• ENTRIES PROVIDED
● ● ●
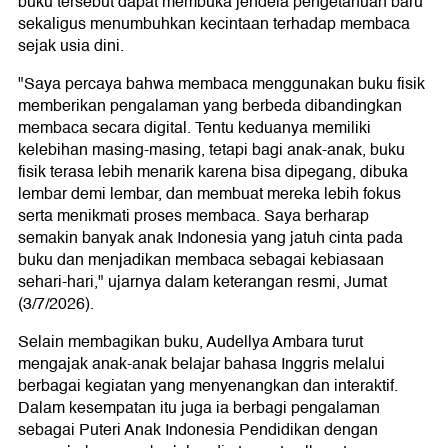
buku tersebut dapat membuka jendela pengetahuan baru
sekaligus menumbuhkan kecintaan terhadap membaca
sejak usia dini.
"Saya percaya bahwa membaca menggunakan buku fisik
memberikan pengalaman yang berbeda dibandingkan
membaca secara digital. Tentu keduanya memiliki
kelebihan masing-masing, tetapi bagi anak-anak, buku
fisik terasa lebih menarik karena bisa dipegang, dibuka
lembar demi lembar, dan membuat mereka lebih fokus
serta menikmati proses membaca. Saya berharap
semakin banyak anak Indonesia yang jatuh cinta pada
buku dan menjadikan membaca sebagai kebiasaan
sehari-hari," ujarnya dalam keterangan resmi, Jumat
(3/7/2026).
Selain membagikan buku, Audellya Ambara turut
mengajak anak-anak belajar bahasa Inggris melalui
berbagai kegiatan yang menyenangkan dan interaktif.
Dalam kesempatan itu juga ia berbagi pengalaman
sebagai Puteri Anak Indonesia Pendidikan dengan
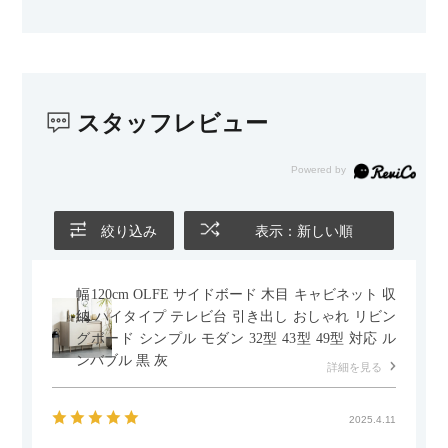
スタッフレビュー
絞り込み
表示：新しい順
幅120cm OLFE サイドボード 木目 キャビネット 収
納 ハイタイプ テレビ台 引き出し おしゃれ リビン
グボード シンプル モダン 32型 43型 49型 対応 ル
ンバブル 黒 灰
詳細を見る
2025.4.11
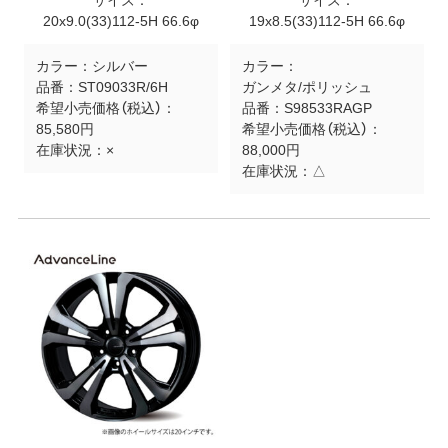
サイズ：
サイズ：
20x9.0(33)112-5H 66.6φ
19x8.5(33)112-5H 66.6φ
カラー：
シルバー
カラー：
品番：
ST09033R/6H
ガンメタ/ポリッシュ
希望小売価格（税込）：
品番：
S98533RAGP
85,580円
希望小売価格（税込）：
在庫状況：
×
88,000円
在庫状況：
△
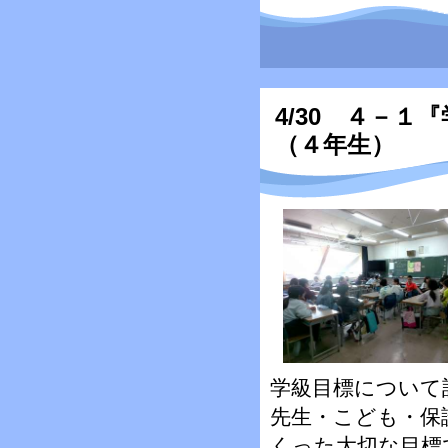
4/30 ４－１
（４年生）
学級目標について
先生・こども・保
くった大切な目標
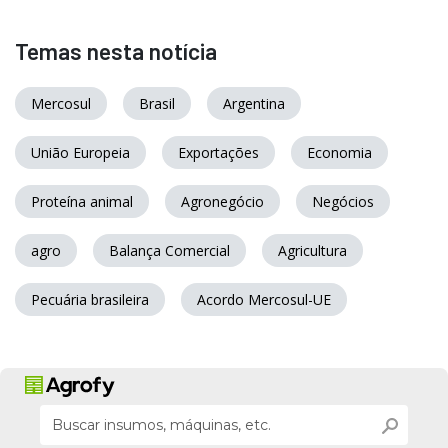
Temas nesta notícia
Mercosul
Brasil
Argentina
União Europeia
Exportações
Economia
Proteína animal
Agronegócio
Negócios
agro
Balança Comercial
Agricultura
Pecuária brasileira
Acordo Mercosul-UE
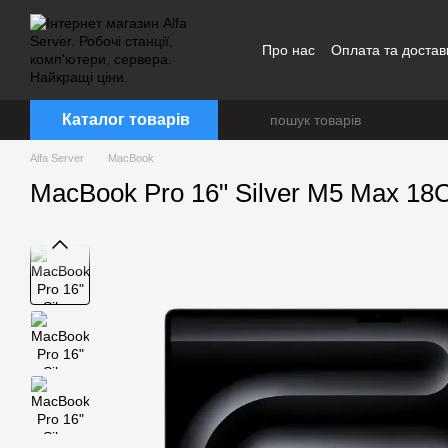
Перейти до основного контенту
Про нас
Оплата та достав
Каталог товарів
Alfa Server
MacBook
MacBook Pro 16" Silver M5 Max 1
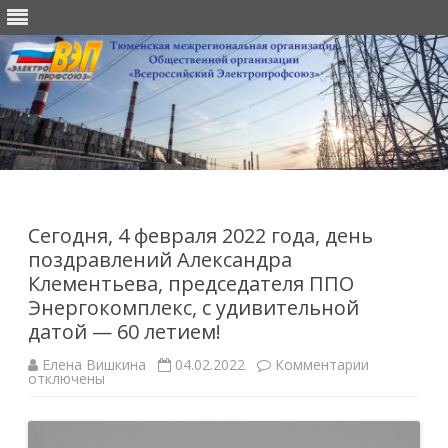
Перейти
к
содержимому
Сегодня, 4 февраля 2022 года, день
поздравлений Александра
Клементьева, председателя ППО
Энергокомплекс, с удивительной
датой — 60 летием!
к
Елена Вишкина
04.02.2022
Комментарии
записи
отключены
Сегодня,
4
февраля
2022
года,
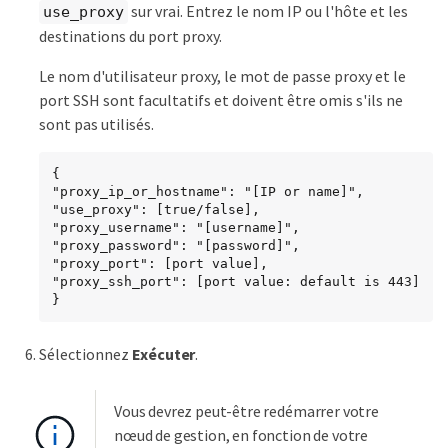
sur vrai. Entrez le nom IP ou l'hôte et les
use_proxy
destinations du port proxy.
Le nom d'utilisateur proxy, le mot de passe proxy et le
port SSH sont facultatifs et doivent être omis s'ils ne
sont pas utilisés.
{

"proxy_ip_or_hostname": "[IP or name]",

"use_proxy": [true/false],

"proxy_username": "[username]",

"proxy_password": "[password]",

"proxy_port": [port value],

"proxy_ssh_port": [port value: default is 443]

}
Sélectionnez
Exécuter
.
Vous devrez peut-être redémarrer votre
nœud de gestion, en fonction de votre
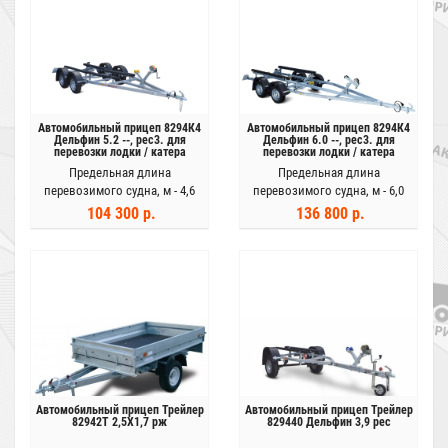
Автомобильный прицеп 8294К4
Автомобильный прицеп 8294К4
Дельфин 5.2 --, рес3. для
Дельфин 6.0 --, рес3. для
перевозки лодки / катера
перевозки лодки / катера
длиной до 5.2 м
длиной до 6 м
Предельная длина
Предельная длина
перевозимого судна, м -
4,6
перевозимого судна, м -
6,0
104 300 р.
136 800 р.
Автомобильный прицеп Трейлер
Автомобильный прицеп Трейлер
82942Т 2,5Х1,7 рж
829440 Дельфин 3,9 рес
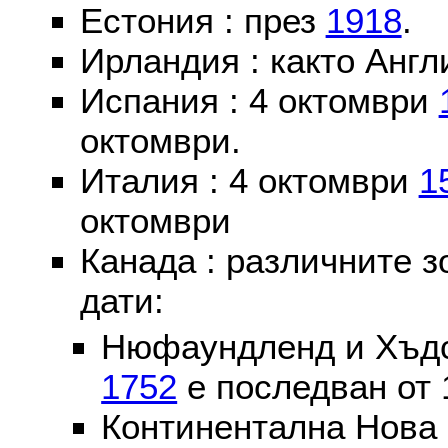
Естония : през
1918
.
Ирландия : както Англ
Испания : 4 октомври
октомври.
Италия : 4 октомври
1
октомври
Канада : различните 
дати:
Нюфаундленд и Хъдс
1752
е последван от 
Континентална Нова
● ● ●
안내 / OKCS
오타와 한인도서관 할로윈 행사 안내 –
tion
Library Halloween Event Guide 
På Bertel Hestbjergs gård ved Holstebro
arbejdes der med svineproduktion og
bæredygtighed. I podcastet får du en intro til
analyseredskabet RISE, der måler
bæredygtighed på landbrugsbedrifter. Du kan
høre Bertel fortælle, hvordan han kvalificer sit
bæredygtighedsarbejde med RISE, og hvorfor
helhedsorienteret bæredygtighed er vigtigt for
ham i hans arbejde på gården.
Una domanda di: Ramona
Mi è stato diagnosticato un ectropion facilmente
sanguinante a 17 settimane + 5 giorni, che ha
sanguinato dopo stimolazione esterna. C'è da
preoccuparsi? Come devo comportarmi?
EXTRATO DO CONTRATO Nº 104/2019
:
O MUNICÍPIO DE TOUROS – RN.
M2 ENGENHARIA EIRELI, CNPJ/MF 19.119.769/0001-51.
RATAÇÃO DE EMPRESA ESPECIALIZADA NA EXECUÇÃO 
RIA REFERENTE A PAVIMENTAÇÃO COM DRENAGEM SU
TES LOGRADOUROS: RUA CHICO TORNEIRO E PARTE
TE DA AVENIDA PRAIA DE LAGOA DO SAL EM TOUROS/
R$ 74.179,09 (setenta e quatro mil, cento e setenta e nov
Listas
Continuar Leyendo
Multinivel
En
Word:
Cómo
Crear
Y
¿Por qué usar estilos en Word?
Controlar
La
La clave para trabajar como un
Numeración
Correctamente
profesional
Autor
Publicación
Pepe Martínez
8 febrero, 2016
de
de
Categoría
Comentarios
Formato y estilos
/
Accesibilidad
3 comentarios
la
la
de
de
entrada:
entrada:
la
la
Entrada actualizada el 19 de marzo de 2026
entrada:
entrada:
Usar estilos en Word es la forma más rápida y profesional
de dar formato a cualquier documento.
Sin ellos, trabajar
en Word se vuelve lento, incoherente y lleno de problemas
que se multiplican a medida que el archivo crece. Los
● ● ●
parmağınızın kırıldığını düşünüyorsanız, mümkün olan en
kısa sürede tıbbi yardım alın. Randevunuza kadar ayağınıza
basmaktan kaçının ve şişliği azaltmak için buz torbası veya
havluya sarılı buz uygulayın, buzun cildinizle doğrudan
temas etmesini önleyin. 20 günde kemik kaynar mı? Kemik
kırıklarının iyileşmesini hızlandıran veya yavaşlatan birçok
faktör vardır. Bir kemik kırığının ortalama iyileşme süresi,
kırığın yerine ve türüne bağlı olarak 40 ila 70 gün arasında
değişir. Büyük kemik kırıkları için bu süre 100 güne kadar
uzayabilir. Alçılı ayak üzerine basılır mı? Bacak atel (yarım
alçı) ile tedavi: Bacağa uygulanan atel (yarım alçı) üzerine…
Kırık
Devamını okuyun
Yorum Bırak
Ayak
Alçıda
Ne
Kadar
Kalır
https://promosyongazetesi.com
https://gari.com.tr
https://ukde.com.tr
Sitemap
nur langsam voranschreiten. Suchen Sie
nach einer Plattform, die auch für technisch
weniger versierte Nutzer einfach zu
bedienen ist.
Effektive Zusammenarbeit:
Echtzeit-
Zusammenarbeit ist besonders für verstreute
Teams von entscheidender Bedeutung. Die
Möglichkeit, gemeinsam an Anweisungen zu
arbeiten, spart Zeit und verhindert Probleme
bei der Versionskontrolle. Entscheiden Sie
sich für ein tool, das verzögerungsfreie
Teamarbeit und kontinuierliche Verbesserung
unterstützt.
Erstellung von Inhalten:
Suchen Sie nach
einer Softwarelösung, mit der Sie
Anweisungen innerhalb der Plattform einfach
● ● ●
• TRY IT
Among the entries above, locate the line with "Temas nesta notícia" and the line with "destinations du port proxy.". Give those two lines and all lines between them again, exactly, leaving out the pictures.

• SOLUTION
Temas nesta notícia
Mercosul
Brasil
Argentina
União Europeia
Exportações
Economia
Proteína animal
Agronegócio
Negócios
agro
Balança Comercial
Agricultura
Pecuária brasileira
Acordo Mercosul-UE
Перейти до основного контенту
Про нас
Оплата та достав
Каталог товарів
Alfa Server
MacBook
MacBook Pro 16" Silver M5 Max 1
Перейти
к
содержимому
Сегодня, 4 февраля 2022 года, день
поздравлений Александра
Клементьева, председателя ППО
Энергокомплекс, с удивительной
датой — 60 летием!
к
Елена Вишкина
04.02.2022
Комментарии
записи
отключены
Сегодня,
4
февраля
2022
года,
sur vrai. Entrez le nom IP ou l'hôte et les
use_proxy
destinations du port proxy.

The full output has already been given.